Our findings are partially in agreement with the findings of the Karvounaris et al. [24] and Karakoç et al. [25] in observing a significant correlation between blood pressure values and the DAS-28 score. Another recently published study of Hamamoto et al. [26] reported an association between RA disease activity and increments of nocturnal blood pressure.

Nevertheless, our findings are in disagreement with the findings of Panoulas et al. [21] and Manavathongchai et al. [27] who failed to find a significant association between generalized systemic inflammation, as measured by CRP, ESR and DAS-28 score, and arterial hypertension in RA patients; however, the latter study reported that the most likely pathogenic mechanisms of hypertension in RA involve fat and vascular homeostasis.

A limitation of the current study is the fact that we didn’t account for medications used to treat RA (particularly NSAIDS and glucocorticoids) that might affect blood pressure. Nevertheless, there are studies that did not find an association of medications use and arterial hypertension in RA patients [21, 26]. The lack of a control group without RA for comparison purposes is another limitation of our study.

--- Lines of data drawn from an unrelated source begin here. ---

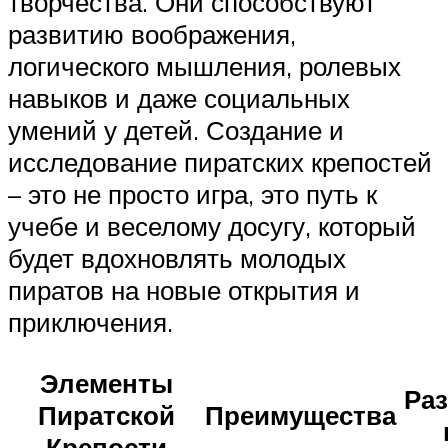
творчества. Они способствуют
развитию воображения,
логического мышления, ролевых
навыков и даже социальных
умений у детей. Создание и
исследование пиратских крепостей
– это не просто игра, это путь к
учебе и веселому досугу, который
будет вдохновлять молодых
пиратов на новые открытия и
приключения.
Элементы
Ра
Пиратской
Преимущества
Крепости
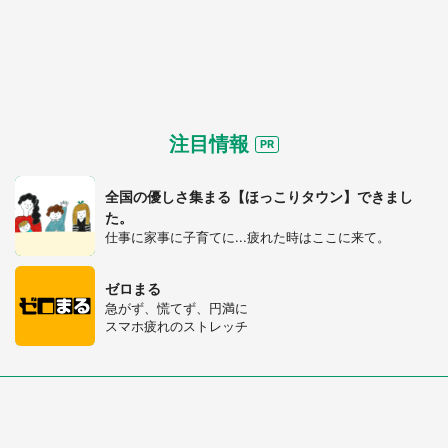
注目情報
全国の優しさ集まる【ほっこりタウン】できまし
た。
仕事に家事に子育てに...疲れた時はここに来て。
ゼロまる
急がず、慌てず、円満に
スマホ疲れのストレッチ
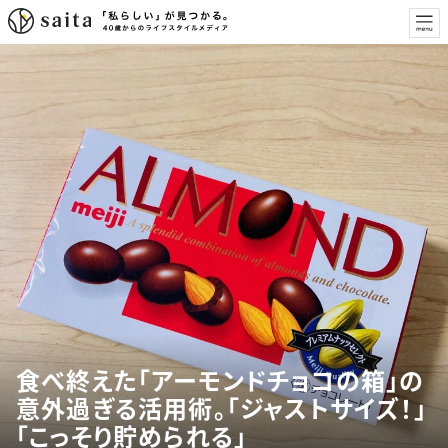
食べ終えた「アーモンドチョコの箱」の
意外過ぎる活用術。「ジャストサイズ！」
「こっそり貯められる」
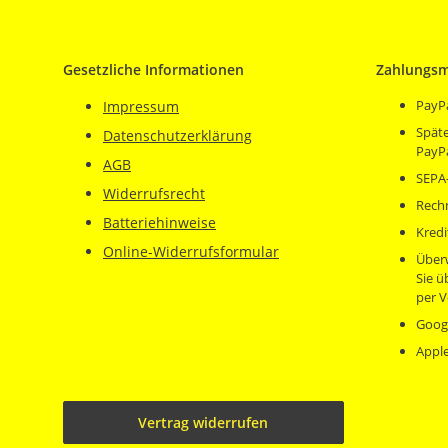
Gesetzliche Informationen
Zahlungsm
PayP
Impressum
Späte
Datenschutzerklärung
PayP
AGB
SEPA-
Widerrufsrecht
Rech
Batteriehinweise
Kredi
Online-Widerrufsformular
Über
Sie 
per V
Goog
Appl
Vertrag widerrufen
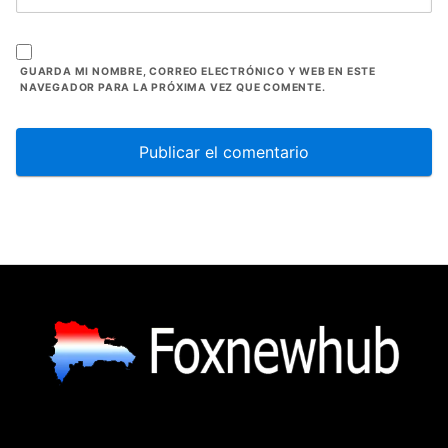
GUARDA MI NOMBRE, CORREO ELECTRÓNICO Y WEB EN ESTE
NAVEGADOR PARA LA PRÓXIMA VEZ QUE COMENTE.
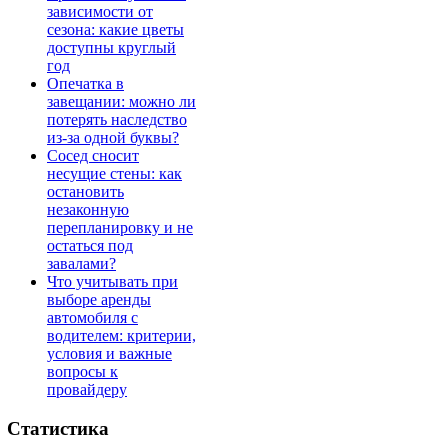
зависимости от
сезона: какие цветы
доступны круглый
год
Опечатка в
завещании: можно ли
потерять наследство
из-за одной буквы?
Сосед сносит
несущие стены: как
остановить
незаконную
перепланировку и не
остаться под
завалами?
Что учитывать при
выборе аренды
автомобиля с
водителем: критерии,
условия и важные
вопросы к
провайдеру
Статистика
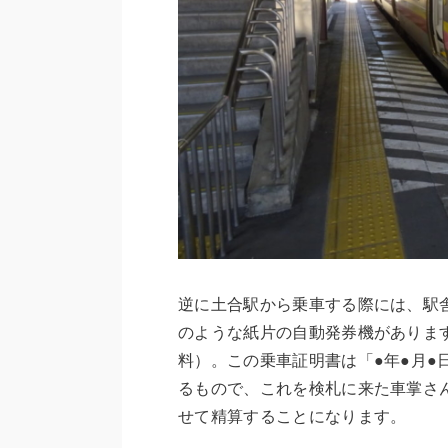
逆に土合駅から乗車する際には、駅
のような紙片の自動発券機がありま
料）。この乗車証明書は「●年●月●
るもので、これを検札に来た車掌さ
せて精算することになります。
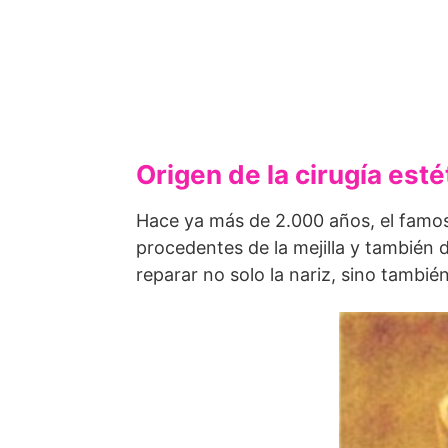
Origen de la cirugía esté
Hace ya más de 2.000 años, el fam
procedentes de la mejilla y también d
reparar no solo la nariz, sino tambi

In conclusion, despite relatively low prevalence of hypertension in this study sample, presence of significantly higher values of CRP, ESR, anti-CCP and DAS-28 in hypertensive patients indicate that inflammation is associated with an increased risk of hypertension. Early RA patients should be screened for arterial hypertension and appropriate early treatment of hypertension alongside with early treatment of RA should be considered in order to improve the overall outcome in RA.